## [Your assignment]
Look through the entries and report how many lines include the word "bills". Give the number alone.

Data records:
######

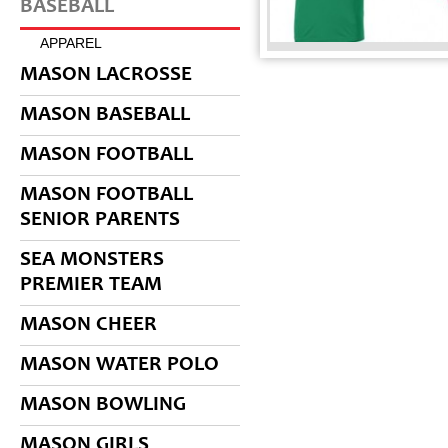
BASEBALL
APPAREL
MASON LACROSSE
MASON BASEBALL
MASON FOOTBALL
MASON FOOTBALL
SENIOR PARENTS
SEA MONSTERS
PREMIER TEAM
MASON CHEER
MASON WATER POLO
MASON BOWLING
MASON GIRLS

######

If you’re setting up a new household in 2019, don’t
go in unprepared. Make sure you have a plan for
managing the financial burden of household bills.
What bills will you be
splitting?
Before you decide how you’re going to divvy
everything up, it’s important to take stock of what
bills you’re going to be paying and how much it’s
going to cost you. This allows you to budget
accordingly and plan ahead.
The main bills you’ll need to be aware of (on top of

######

## [Result below]
4